Il y a 5 mois | 94 vues

Si les santons pouvaient parler ...

Plantation était un bien grand mot, puisqu'on ne mettait pas en terre, mais il convenait cependant de prendre tous les soins nécessaires pour semer ce blé dans les coupelles, garnies dans le fond de coton hydrophile, sans oublier de bien le nourrir d’une eau pure, chaque jour renouvelée.

 Toutes les années, à la même époque, c'est-à-dire de fin novembre au 24 décembre, Naïs avait du mal à avoir des nuits paisibles, attendu qu’elle était perturbée par des bruits bizarres en provenance du grenier. Point de rat ni souris dans la maison, la présence de deux chats chasseurs, découragerait quiconque tenterait de s’y aventurer.

– Estefan, réveille-toi… Je te dis que j’entends des bruits…

– Hein…encore…Naïs dort ! et laisse-moi dormir…

– Mais puisque je te dis…

– Et moi, je te dis, dors !

Et c’était ainsi, toutes les nuits. Estefan est bien monté quelques fois dans le grenier mais tout était calme dans la journée et chaque chose à sa place. Il en aurait été tout autrement s’il avait fait la même inspection dans la nuit, mais la nuit Estefan dort ! 

Il se dit, mais il se dit tant de choses ! on dit que les santons enfermés pendant pratiquement onze mois, dans des boites en cartons, à l’approche de la noël éprouvent le besoin de se dégourdir un peu avant que d’affronter la parade annuelle. Donc, ils réunissent leurs forces et entrebâillent leur geôle, afin de pouvoir respirer un peu, avec plus ou moins de discrétion… Quand ils ne se prennent pas à partie entre eux d'où les bruits et craquements qu’entend, Naïs !
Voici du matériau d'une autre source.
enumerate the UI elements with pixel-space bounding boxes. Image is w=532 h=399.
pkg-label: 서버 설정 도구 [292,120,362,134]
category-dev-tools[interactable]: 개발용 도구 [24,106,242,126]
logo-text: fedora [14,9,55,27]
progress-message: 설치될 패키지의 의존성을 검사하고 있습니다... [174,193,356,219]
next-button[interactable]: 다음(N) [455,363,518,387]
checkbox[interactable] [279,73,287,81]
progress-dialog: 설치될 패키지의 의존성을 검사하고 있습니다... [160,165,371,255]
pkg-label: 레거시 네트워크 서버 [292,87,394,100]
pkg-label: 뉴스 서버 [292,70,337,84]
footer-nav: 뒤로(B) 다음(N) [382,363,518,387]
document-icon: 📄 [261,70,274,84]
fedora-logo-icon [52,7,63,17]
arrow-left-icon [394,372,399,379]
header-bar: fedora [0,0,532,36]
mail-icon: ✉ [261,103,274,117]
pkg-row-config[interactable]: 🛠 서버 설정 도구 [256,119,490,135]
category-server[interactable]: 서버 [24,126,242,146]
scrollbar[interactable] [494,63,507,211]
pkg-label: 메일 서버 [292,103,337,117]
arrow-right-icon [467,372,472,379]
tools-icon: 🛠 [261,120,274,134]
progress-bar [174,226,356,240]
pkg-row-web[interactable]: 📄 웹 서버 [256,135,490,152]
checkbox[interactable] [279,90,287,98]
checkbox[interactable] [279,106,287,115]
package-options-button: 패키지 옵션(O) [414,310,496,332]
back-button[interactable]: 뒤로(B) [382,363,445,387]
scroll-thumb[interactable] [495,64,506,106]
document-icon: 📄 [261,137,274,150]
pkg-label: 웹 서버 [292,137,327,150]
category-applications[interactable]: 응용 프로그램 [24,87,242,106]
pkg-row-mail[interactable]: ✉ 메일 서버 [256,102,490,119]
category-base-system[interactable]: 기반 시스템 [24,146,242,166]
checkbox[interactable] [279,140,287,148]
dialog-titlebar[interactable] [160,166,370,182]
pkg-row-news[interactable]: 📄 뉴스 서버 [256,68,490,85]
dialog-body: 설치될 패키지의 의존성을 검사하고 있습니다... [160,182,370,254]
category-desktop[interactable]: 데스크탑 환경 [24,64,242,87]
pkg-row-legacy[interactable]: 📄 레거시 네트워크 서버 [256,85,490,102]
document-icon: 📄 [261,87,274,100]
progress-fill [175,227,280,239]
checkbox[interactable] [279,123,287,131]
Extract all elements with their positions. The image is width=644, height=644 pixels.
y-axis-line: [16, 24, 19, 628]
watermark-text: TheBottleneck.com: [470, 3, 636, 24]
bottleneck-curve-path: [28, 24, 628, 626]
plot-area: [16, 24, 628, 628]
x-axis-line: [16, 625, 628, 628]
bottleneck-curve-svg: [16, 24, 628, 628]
Souvent, c’est l’ange Boufaréu, messager de la naissance de Jésus, aux joues bien rebondies à force de souffler dans sa trompette, qui réveille son monde :

– Ma trompette… Où est ma trompette ?

Honorine, brave fille s’il en est,  devenue poissonnière, a épousé Bartoumieu appelé aussi le Pistachié. Un peu fainéant sur les bords, coureur de jupon, ivrogne parfois, elle est souvent obligée de le houspiller pour le remettre dans le droit chemin. Pas facile de le rappeler à l’ordre sans élever un peu la voix…

Le Boumian et la Boumiane ? Alors eux, chantent en toutes occasions leur joie de vivre, ce qui n’est pas du goût de ceux qui souhaitent faire une petite sieste comme Mireille !  Elle a tellement barjaca avec Manon, la bergère, qu’un peu de repos est le bienvenu.

Lou Ravi ! Ah le Ravi, il est si heureux qu’il lève les deux bras au ciel en signe d’émerveillement. Parfois il se laisse même aller à faire des vocalises pour célébrer la naissance de l’enfant Jésus.  

Les bergers, sifflent les chiens, qui eux s’étirent en attendant de courir après les troupeaux de moutons.

L’âne, a de temps en temps du mal à retenir un braiment, et pourtant il fait tout son possible pour ne déranger personne.

Le Bœuf, s’interroge sur ce drôle d’animal  qui va prendre place en face lui dans la crèche.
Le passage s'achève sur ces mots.